TASK PROMPT: Beginning with the line that holds "лезам не верит (1980)[百" in the data below, give again every line through the one that holds "080P超清未删减][MP4/8GB]", exactly as written.

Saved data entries
-----
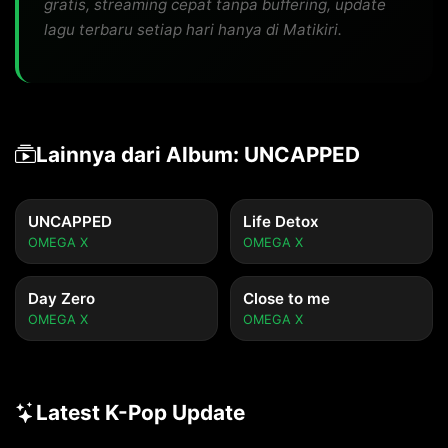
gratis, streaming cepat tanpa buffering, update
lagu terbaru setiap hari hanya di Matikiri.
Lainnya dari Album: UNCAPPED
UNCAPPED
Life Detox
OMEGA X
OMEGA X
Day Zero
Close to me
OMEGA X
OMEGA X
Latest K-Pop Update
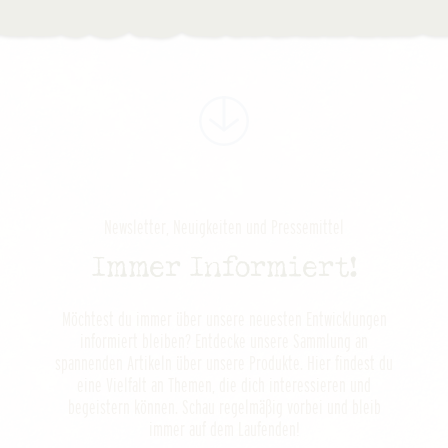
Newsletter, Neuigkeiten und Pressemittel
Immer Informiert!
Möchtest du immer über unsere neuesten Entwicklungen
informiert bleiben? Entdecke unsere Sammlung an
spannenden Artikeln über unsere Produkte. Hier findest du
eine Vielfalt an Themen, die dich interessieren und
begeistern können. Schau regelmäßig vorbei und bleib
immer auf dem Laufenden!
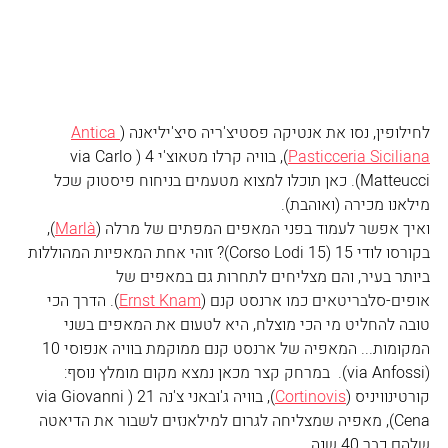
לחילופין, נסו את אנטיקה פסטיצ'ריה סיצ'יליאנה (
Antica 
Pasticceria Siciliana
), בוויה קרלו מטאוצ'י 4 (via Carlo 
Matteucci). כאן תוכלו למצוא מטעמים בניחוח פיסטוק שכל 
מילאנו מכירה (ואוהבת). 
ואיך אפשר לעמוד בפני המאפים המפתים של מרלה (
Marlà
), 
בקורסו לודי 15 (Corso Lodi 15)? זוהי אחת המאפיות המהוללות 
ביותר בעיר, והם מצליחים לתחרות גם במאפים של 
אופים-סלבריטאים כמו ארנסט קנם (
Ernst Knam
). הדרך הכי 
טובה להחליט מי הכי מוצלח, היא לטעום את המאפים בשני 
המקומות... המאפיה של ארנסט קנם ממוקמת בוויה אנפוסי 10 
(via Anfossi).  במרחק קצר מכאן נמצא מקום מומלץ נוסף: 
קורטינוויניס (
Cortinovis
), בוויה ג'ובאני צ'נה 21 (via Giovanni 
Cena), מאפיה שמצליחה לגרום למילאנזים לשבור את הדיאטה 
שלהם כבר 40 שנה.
-----
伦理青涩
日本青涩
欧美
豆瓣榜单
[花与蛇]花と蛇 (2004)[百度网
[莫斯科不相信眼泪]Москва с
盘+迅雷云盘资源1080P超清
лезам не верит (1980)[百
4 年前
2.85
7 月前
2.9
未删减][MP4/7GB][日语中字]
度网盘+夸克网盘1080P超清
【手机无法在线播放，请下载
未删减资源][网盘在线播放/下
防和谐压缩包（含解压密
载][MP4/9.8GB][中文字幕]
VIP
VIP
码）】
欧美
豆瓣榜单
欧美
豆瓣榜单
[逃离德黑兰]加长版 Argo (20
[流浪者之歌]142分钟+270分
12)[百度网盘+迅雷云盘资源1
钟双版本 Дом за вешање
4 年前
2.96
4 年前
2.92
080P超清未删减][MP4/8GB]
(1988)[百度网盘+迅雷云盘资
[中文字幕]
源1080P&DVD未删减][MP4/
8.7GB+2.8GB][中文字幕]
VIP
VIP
-----
RESPONSE TO THE TASK:
лезам не верит (1980)[百
4 年前
2.85
7 月前
2.9
未删减][MP4/7GB][日语中字]
度网盘+夸克网盘1080P超清
【手机无法在线播放，请下载
未删减资源][网盘在线播放/下
防和谐压缩包（含解压密
载][MP4/9.8GB][中文字幕]
VIP
VIP
码）】
欧美
豆瓣榜单
欧美
豆瓣榜单
[逃离德黑兰]加长版 Argo (20
[流浪者之歌]142分钟+270分
12)[百度网盘+迅雷云盘资源1
钟双版本 Дом за вешање
4 年前
2.96
4 年前
2.92
080P超清未删减][MP4/8GB]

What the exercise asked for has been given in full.